Wednesday, November 30, 2011


Lately I've been very aware of how frequently I have the TV on in the background, so I'm making a conscious effort to do so less often. I've also given in too much to the distractions of my ipod and the computer. I didn't expose Caleb to much music in his younger months and I've been turning the TV off in favor of listening to music instead. We've discovered in the past month or two that he really, really loves music and constantly asks for "more more kissee" (his way of saying music).

Yesterday, as Caleb and I sat together on the sofa while he ate his snack, it became quite evident to me that the TV has spent far too much time turned on, and Caleb has noticed it. He munched on his apple slices, staring thoughtfully at the dark inanimate screen, and began the following conversation:

"More more moomie?" (movie)
"No, no movie."
"More more seatball?" (football)
"No, no football."
"More more Bah?"
"No, no Bella."
"More more birds?"
"No, no birds."

[Note: Bella and birds are both apps on my ipod that he particularly enjoys. Bella is an interactive children's video and birds is Angry Birds.]

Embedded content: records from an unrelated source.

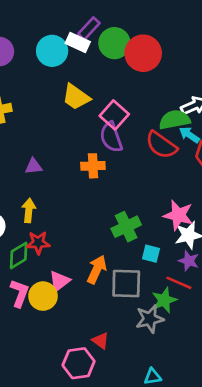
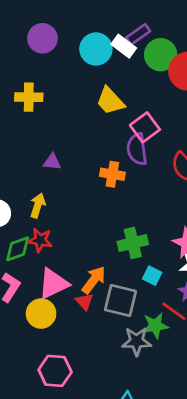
pink triangle: (59, 281) -> (53, 284), size x1.4
yellow circle: (43, 296) -> (41, 314), moved
red triangle: (101, 341) -> (84, 302), moved

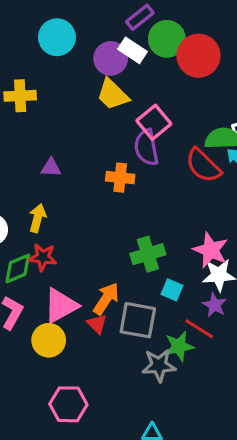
purple circle: (42, 38) -> (111, 58), moved
white rectangle: (124, 46) -> (132, 50), moved
cyan circle: (96, 49) -> (57, 37), moved

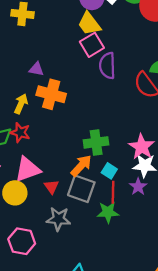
pink square: (154, 122) -> (92, 45), moved
orange cross: (120, 178) -> (51, 94), moved, size x1.4
orange arrow: (106, 299) -> (81, 166), moved
red line: (199, 329) -> (113, 192), moved, turned 50
gray star: (159, 365) -> (58, 219), moved

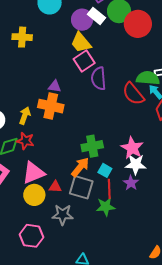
purple triangle: (36, 69) -> (55, 86), moved
red triangle: (52, 187) -> (55, 187), turned -48
yellow circle: (15, 193) -> (34, 195), moved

Shortly after, he predictably asked for "kissee" so I obliged. Our xbox connects wirelessly to our computer so we turn that on to access our music library and play it through the stereo downstairs. Caleb's connection to electronic visuals is so strong that he thinks music comes through the picture he sees on the TV, or the itunes window on the computer monitor. When we turn the TV off (sound goes through the receiver instead) or minimize the itunes window, he asks for music again because he thinks it goes away along with the picture. We're working on teaching him that music is the sound he hears, and it's still there even when the picture goes away.

I've decided to challenge myself to limit the use of electronics throughout the day. It's easy to use Caleb as an excuse to have the TV on or play games on my ipod, because he likes those things. But what he likes and what is best for him are not always one and the same.

Wednesday, November 9, 2011

Sewing Straight Lines

A few weeks ago I was making burp cloths for a friend. I often have trouble sewing perfectly straight lines. Even with that presser foot firmly on the fabric to keep it going straight, it somehow manages to stray here and there. In the midst of my frustration, I had a spiritual epiphany.

We are a human sewing project.

We struggle against the mechanism that's in place to guide us (the Holy Spirit). Sometimes we calmly and quietly stay in line as we're stitched together and made complete. Other times we fight the plan of what we're designed to be. Even with pins in place to prepare us, we try to go our own way.

There are two ways to look at this. The first is that we are flawed, imperfect, perhaps even outright ugly. We succumb to the pull of forces that would have us rebel against our purpose. Even if cosmetically we seem right, our internal strength and integrity might be questionable.

The way I prefer to see it is that these flaws are proof that we are handcrafted. We might make it difficult for our Creator to shape us - as demonstrated by our broken threads and jagged lines - but in the end, we are lovingly put together by a dedicated, unyielding Maker who sees past these flaws; He sees the final product. He loves us, He's proud of us, and He puts us to use despite our imperfections. Or, perhaps, because of them.

I don't want to be a difficult fabric to work with. I want to do exactly what my Creator asks of me. This won't always be the case because, like the fabric we use ourselves, sometimes we simply have a mind of our own. But that doesn't mean I can't strive to be cooperative and grateful to be worked on by the hands of such a skilled Craftsman.